-------- DATA FOR THIS TASK --------

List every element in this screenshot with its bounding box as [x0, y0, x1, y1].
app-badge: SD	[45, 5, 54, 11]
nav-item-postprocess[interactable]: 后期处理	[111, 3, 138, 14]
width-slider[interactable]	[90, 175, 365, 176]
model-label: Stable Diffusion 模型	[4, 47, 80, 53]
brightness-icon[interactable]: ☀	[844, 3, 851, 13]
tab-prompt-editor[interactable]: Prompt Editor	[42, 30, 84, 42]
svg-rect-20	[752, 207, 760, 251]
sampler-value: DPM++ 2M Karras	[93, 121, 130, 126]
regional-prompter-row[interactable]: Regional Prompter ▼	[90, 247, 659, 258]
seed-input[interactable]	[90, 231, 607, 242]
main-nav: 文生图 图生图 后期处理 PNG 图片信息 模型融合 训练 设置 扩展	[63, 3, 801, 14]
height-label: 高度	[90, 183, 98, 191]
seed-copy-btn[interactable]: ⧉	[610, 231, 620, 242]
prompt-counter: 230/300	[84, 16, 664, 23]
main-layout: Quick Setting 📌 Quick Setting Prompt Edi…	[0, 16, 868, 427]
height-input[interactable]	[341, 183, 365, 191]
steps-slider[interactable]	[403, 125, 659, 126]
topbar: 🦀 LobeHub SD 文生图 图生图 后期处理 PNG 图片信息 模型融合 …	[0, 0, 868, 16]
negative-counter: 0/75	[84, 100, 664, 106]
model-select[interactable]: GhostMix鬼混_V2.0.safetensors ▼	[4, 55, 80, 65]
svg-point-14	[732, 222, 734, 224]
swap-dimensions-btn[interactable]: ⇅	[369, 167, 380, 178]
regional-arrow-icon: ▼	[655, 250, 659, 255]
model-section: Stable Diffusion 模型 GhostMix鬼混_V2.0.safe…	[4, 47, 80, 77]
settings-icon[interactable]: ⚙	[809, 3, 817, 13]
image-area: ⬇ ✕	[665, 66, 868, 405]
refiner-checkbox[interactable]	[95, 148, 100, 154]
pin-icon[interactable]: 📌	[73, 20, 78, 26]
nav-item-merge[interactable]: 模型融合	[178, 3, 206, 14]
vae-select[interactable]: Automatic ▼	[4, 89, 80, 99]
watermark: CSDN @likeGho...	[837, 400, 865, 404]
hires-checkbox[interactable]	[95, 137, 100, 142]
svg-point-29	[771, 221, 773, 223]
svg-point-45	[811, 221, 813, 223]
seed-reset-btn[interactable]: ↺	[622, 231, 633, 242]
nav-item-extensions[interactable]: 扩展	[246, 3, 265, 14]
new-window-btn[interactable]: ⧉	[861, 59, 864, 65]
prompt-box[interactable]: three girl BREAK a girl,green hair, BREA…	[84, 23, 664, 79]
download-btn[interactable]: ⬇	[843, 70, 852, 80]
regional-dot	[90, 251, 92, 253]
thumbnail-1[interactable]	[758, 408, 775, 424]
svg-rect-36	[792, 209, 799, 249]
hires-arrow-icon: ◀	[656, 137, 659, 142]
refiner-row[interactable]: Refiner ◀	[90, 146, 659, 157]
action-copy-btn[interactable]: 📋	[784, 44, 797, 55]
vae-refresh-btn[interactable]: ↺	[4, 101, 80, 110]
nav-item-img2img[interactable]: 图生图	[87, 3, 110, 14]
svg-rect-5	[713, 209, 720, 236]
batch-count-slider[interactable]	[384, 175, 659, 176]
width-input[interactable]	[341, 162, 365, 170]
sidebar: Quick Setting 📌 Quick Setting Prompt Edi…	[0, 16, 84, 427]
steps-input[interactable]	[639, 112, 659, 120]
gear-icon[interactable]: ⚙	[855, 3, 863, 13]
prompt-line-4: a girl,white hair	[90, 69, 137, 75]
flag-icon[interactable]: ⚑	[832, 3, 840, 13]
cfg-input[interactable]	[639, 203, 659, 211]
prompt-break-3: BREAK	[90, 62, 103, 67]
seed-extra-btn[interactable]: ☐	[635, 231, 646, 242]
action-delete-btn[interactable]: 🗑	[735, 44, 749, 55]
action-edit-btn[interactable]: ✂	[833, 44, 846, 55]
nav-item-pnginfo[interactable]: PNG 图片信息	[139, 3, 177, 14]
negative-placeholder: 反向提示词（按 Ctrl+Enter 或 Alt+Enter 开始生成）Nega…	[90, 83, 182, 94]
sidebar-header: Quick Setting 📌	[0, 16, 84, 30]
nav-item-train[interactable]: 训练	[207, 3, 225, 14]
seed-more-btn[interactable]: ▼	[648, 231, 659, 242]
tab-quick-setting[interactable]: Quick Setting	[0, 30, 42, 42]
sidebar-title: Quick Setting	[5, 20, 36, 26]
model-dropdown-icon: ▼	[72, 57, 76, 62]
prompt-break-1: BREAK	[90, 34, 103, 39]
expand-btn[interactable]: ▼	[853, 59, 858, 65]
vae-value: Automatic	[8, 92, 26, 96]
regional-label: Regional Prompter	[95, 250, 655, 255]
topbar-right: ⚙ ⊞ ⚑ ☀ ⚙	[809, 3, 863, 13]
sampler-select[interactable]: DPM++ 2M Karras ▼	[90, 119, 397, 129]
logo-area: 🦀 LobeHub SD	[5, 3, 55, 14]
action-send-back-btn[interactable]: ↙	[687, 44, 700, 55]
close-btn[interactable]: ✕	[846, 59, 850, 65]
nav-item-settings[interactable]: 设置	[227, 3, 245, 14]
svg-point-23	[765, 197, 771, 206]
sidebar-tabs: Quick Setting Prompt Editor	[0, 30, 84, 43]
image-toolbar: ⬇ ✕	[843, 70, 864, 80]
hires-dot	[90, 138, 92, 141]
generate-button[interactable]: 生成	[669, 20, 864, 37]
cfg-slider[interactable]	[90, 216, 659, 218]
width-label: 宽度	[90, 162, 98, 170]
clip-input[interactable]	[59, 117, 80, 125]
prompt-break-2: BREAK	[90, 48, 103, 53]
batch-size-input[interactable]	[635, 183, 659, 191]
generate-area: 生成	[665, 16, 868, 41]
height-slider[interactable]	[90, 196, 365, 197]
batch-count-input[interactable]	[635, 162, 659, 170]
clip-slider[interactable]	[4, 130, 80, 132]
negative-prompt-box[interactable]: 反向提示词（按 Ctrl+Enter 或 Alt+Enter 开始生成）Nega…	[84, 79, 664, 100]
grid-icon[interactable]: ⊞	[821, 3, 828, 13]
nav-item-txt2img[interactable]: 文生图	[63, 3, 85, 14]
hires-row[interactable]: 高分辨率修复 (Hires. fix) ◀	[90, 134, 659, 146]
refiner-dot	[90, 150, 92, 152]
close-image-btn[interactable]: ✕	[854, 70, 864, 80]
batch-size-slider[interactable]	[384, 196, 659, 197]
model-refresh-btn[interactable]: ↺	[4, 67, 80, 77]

--------
-------- DATA FOR THIS TASK --------

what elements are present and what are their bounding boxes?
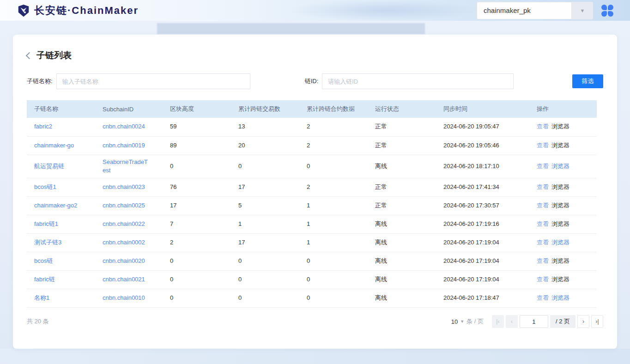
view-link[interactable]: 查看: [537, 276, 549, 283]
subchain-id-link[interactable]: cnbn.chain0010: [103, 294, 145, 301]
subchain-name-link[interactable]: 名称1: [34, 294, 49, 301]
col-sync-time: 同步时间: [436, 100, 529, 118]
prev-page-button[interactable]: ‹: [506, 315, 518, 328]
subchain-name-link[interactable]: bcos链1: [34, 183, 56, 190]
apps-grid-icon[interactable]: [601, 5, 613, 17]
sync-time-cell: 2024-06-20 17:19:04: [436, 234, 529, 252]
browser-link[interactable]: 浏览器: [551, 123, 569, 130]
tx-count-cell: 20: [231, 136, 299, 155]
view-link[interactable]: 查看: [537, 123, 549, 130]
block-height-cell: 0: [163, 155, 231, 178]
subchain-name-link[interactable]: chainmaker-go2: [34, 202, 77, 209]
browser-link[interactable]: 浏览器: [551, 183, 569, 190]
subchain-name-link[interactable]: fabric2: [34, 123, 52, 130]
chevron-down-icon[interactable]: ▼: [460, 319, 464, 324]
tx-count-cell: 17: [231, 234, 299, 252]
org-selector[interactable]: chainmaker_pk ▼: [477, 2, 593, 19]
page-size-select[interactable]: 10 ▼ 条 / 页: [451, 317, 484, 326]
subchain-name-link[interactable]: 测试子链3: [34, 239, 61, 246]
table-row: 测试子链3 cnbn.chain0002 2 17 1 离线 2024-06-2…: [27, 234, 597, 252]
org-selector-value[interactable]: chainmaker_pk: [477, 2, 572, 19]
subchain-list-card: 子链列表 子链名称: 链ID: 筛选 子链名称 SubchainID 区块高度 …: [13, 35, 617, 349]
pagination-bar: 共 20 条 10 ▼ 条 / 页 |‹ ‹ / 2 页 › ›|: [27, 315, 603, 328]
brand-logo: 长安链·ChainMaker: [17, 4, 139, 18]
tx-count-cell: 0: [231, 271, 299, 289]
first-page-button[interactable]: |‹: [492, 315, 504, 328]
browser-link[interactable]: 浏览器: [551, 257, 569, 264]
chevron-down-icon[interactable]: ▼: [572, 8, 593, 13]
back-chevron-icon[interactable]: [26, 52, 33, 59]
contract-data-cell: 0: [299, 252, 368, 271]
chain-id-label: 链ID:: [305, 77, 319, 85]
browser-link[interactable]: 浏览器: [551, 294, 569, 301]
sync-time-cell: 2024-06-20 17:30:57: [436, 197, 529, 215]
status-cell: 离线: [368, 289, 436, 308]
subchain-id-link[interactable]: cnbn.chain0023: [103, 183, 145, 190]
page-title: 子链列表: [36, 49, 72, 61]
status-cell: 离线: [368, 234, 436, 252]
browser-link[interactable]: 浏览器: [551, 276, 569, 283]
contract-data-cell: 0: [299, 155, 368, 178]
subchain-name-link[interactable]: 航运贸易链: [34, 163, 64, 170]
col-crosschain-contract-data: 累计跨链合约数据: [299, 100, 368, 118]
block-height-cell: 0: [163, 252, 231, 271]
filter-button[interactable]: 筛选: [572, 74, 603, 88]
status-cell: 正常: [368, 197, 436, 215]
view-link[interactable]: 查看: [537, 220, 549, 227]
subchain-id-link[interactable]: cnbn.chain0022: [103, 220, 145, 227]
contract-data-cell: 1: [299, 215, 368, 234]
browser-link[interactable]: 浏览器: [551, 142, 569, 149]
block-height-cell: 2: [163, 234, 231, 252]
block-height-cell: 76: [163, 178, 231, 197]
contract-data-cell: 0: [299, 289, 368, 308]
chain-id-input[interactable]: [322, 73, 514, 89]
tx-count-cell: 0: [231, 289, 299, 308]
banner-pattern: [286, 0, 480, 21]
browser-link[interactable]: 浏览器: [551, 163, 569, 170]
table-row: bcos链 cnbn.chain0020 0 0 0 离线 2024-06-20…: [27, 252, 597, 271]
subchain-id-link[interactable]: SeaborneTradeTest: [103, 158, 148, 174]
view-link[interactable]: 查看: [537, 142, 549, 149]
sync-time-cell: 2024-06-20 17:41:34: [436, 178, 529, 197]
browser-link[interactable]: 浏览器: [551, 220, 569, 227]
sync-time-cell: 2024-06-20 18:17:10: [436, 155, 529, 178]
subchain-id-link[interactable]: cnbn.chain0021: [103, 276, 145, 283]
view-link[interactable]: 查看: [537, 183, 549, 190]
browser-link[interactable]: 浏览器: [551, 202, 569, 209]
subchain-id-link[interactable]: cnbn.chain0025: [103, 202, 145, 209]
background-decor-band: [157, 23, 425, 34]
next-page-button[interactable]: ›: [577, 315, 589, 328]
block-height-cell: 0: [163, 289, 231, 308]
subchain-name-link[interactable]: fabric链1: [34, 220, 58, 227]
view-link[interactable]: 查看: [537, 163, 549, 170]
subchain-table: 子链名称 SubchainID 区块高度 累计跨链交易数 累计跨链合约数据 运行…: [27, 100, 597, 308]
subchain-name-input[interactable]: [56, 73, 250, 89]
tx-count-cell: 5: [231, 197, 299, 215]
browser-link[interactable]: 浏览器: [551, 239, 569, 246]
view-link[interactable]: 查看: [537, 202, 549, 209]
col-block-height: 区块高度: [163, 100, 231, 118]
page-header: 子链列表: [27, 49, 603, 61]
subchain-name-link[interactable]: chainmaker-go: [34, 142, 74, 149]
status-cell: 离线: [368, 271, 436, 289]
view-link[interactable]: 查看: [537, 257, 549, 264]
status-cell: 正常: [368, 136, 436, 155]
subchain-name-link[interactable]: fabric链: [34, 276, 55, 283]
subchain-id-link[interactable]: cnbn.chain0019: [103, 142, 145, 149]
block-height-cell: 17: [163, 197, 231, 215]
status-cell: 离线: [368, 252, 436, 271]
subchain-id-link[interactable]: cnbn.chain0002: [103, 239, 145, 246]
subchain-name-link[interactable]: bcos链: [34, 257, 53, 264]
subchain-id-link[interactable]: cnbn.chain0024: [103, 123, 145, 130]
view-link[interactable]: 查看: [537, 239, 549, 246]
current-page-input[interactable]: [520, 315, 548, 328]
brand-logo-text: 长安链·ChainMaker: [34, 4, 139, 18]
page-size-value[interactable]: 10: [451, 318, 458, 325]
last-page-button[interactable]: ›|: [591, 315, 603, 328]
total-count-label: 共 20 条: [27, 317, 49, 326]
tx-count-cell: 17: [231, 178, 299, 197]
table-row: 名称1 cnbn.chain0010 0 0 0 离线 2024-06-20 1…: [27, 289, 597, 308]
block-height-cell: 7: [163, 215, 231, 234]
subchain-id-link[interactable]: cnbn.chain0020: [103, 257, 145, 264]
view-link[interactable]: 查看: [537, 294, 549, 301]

--------

== EXERCISE ==
Copy out each line of the data that holds the string "refresh".

== EXERCISE OUTPUT ==
vae-refresh-btn[interactable]: ↺	[4, 101, 80, 110]
model-refresh-btn[interactable]: ↺	[4, 67, 80, 77]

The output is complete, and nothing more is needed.